17/05/23: Scott Fischaber (Analytics Engines)

Scott Fischaber
Webpage

Data Ethics and its Application to AI Systems
There is a growing lack of trust from the public in how data is collected, shared and used, with governments around the world increasingly looking to provide guidance and regulate on the responsible usage of data for the betterment of society. This lecture looks at tools and techniques for assessing the ethical usage of data and how it can be used to unlock the value from data while minimising harmful impacts. We will discuss the place data ethics has in development of modern systems and look at the rapid development of AI systems from a data ethics perspective. With data being the foundation on which AI models are built, ensuring that the data used to train these models is trustworthy and built on solid ethical principals is paramount.

In-person seminar.

31/05/23: Abdoreza Asadpour (ISRC, Ulster University)

Abdoreza Asadpour
Webpage

Towards a Dynamic Causal Model for the Effects of Tinnitus on Brain Event-Related Potentials and Decision Confidence.
Tinnitus (ringing in the ear) is a common symptom with a prevalence of approximately 15% in Europe, of which 2% suffer from severe tinnitus.

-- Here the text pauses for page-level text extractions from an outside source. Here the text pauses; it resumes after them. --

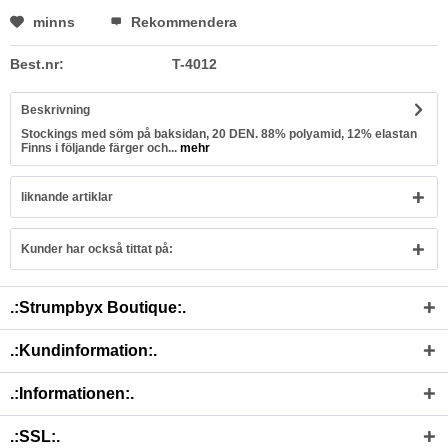
minns
Rekommendera
Best.nr:
T-4012
Beskrivning
Stockings med söm på baksidan, 20 DEN. 88% polyamid, 12% elastan
Finns i följande färger och...
mehr
liknande artiklar
Kunder har också tittat på:
.:Strumpbyx Boutique:.
.:Kundinformation:.
.:Informationen:.
.:SSL:.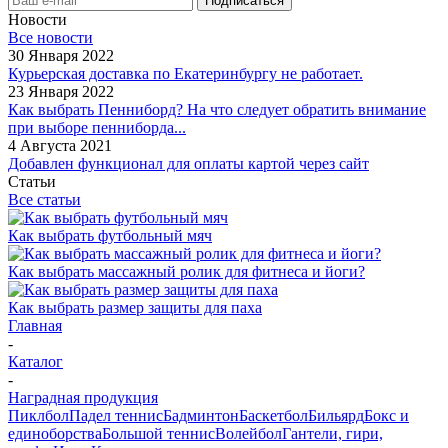
Новости
Все новости
30 Января 2022
Курьерская доставка по Екатеринбургу не работает.
23 Января 2022
Как выбрать Пенниборд? На что следует обратить внимание
при выборе пенниборда...
4 Августа 2021
Добавлен функционал для оплаты картой через сайт
Статьи
Все статьи
Как выбрать футбольный мяч
Как выбрать массажный ролик для фитнеса и йоги?
Как выбрать размер защиты для паха
Главная
-
Каталог
-
Наградная продукция
Пиклбол
Падел теннис
Бадминтон
Баскетбол
Бильярд
Бокс и
единоборства
Большой теннис
Волейбол
Гантели, гири,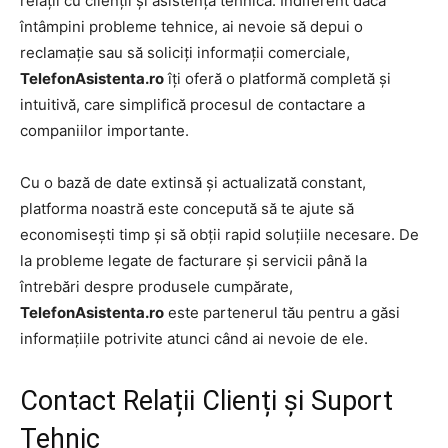
relații cu clienții și asistență tehnică. Indiferent dacă
întâmpini probleme tehnice, ai nevoie să depui o
reclamație sau să soliciți informații comerciale,
TelefonAsistenta.ro
îți oferă o platformă completă și
intuitivă, care simplifică procesul de contactare a
companiilor importante.
Cu o bază de date extinsă și actualizată constant,
platforma noastră este concepută să te ajute să
economisești timp și să obții rapid soluțiile necesare. De
la probleme legate de facturare și servicii până la
întrebări despre produsele cumpărate,
TelefonAsistenta.ro
este partenerul tău pentru a găsi
informațiile potrivite atunci când ai nevoie de ele.
Contact Relații Clienți și Suport
Tehnic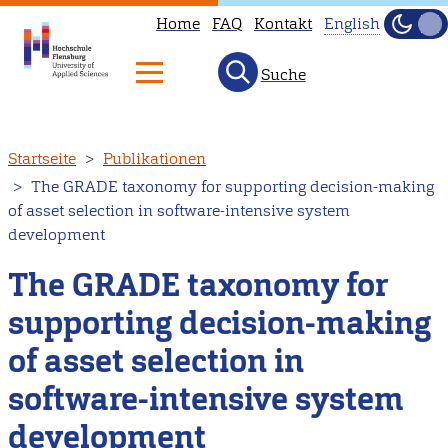
Home
FAQ
Kontakt
English
Dunke
Hell
Suche
This
page
is
Direkt
Startseite
Publikationen
not
zum
The GRADE taxonomy for supporting decision-making
available
Inhalt
of asset selection in software-intensive system
in
development
English.
The GRADE taxonomy for
Head
to
supporting decision-making
our
of asset selection in
English
main
software-intensive system
page
development
instead.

Subjective tinnitus is perceived without the presence of an external cause, whereas objective tinnitus has known causes. Despite the prevalence of subjective tinnitus and the significant burden it places on the healthcare system, its underlying neural process and an effective treatment method remain elusive. Prior neurophysiological research suggests that tinnitus is associated with impairment in the cochlea-to-cortex auditory pathway. It may also cause cognitive abnormalities, particularly in attention and memory. Consequently, a thorough investigation of functional changes in the auditory system in tinnitus and the development of a model for tinnitus appear essential. Analysis of brain signals at various stages, from the brain stem to the cortex, and identification of their effective connectivity may shed light on the development of an effective treatment for this widespread symptom.

In-person seminar.

28/06/23: Shirin Dora (Loughborough University)

Shirin Dora
Webpage
My research interests include energy-efficient AI for edge-computing. In particular, I focus on bio-inspired mechanisms for learning which include spiking neural networks and predictive coding. On the applied side, I am interested in research on autonomous cars and UAVs.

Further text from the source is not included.